With Chinese mainland A-shares surging this year, investors seeking exposure to the emerging market may be better off with China H-shares and related country-specific exchange traded funds.

“The H-share index is much more attractive versus the A-shares at the moment, and we’re positioned that way,” Helen Zhu, head of China equities at BlackRock , told CNBC.

ETF investors who are interested in the Chinese market also have a number of options to choose from. For instance, the iShares China Large-Cap ETF (NYSEArca: FXI) is the largest China-related ETF that tracks Chinese companies listed on the Hong Kong stock exchange. Similarly, other China H-shares ETFs options include the SPDR S&P China ETF (NYSEArca: GXC) and the iShares MSCI China ETF (NYSEArca: MCHI). [China ETF’s Moment in the Limelight]

The China H-shares ETFs still show relatively cheap valuations. FXI has a 11.77 price-to-earnings ratio and a 1.5 price-to-book. GXC has a 12.3 P/E and a 1.49 P/B. MCHI shows a 12.37 P/E and a 1.55 P/B.

In contrast, China A-shares ETFs that track mainland Chinese stocks traded in Shanghai and Shenzhen are trading at higher valuations after this year’s surge.

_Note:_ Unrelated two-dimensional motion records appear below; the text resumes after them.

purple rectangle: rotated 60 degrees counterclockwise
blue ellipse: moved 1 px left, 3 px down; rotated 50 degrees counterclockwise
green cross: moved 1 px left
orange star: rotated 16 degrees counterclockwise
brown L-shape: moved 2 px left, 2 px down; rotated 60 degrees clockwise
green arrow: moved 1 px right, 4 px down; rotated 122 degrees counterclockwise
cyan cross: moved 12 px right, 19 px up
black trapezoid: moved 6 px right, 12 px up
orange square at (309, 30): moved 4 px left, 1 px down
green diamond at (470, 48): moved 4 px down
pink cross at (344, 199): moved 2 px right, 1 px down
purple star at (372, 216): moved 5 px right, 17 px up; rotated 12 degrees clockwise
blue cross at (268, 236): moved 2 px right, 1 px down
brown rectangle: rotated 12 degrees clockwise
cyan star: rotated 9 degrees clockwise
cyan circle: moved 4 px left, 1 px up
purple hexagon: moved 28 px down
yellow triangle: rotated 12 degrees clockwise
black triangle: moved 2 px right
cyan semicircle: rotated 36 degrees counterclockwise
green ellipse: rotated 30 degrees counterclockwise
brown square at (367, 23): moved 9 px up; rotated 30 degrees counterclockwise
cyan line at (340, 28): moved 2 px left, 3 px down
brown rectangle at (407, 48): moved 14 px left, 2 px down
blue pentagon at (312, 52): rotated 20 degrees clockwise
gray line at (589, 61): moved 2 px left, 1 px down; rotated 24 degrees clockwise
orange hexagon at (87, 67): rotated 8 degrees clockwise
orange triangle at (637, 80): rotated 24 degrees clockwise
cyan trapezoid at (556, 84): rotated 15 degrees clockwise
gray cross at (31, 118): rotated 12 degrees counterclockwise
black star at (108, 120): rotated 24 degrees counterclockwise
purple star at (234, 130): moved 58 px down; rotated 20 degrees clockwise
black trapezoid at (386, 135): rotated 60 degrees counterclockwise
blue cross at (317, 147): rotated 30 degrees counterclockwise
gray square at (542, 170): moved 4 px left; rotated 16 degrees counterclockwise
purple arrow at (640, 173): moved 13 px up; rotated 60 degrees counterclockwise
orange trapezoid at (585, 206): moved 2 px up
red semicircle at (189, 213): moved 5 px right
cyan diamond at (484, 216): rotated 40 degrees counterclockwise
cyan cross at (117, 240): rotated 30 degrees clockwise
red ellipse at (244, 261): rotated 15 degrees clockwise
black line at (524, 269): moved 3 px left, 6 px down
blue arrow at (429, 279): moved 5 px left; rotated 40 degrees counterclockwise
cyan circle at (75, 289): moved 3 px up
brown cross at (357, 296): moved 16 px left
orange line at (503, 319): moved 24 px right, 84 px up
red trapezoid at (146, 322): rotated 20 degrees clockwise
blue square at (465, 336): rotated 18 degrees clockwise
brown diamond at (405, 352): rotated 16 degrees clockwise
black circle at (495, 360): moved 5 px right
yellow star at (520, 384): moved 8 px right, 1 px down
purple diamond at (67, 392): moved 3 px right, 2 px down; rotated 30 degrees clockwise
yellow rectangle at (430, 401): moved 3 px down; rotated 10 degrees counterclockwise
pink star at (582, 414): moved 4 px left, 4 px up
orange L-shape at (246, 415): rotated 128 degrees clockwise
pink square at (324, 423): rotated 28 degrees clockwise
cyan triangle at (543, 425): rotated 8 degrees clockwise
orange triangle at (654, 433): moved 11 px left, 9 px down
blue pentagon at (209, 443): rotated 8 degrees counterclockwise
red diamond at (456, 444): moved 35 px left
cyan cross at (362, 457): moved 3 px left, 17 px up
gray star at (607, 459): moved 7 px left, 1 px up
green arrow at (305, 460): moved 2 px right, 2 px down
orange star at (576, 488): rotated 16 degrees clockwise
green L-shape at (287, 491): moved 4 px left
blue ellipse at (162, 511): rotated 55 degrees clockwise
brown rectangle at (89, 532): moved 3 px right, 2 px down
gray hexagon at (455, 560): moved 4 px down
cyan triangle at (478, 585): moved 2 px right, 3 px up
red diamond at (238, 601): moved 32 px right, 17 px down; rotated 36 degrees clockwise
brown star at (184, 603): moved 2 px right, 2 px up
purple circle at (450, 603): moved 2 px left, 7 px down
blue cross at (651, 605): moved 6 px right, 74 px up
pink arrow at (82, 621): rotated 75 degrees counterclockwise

For example, the Deutsche X-trackers Harvest CSI 300 China A-Shares ETF (NYSEArca: ASHR) has a 16.97 P/E and a 2.38 P/B. The KraneShares Bosera MSCI China A ETF (NYSEArca: KBA) shows a 19.28 P/E and a 2.51 P/B. The Market Vectors ChinaAMC A-Share ETF (NYSEArca: PEK) has a 17.41 P/E and a 2.41 P/E.

BlackRock’s Zhu is also voicing concerns over the skyrocketing valuations on China’s onshore equity market. The Shanghai Composite Index and Shenzhen Stock Exchange Composite Index show a P/E ratio of 22 and 62, respectively, whereas the Hong Kong’s Hang Seng Index has a 12 P/E.

“There are warning signs that some pockets of the A-share market have become overheated,” Zhu said. By comparison, “Hong Kong-listed China shares are not at all expensive.”

The rally in Chinese equities could continue as the market is still “massively under-owned” by global asset allocators, Zhu added.

Many global asset managers are also waiting on MSCI’s decision Tuesday on including Chinese mainland stocks in its global indices. MSCI will announce its decision late Tuesday, 5pm Eastern Time, according to AsianInvestor. If MSCI adds A-shares to its benchmark Emerging Markets Index, it would force investors to hold more Chinese equities, which would increase demand and lift prices. [Waiting on MSCI, A-Shares ETFs Rally]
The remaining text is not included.